Monday, 16 May 2011

Myth Busting Monday: 'Abstinence education is a really good idea'

So, a topical myth-bust today in light of Nadine Dorries' recent proposal that young women be taught abstinence education in schools. Lisa has already blogged on that issue here; so today is all about debunking the myth that abstinence education actually works, i.e. empowers young people to delay sex, and reduces levels of STIs and unplanned pregnancies.

The Sex Education Forum gives a very sensible, straight-forward account of abstinence education here. In answer to the question 'Does abstinence education work?' it states:

'There is no evidence that ‘abstinence – only’ education either reduces teenage pregnancy or improves sexual health (Kirby 2001 & Swann et al 2003). There is also no evidence to support the claims that the teaching of contraception leads to increased sexual activity (Swann et al 2003).'

Worryingly, the research suggests that such programmes which withhold information about sexual health can place young people at higher risk of STIs and unwanted pregnancy. Not a huge shock to anyone with some common sense.

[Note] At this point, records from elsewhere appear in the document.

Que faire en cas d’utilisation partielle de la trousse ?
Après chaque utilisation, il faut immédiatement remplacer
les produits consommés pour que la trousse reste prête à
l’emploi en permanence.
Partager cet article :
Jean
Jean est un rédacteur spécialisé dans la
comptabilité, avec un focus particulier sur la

In terms of abortion education, we hear similar arguments from the 'abstinence-brigade' against giving young people information about pregnancy options. There is a sense that if you tell young women what abortion is and where you can access information and services they'll all want to run out and have one. In fact, our own student evaluations tell us that having the space to think about pregnancy decision making actually motivates the young people we speak to to use contraception and consider the choices they make. The University of Southampton's report on second trimester abortions shows that some women's lack of information on what abortion involved, or where to access it, meant that they delayed the procedure, with possible increased risks to health.

All of this is why we side with those, like the Sex Education Forum who believe in educating young people about sex and pregnancy in a balanced way, helping them to think about not just how to prevent unwanted pregnancies but examining their motivation to do.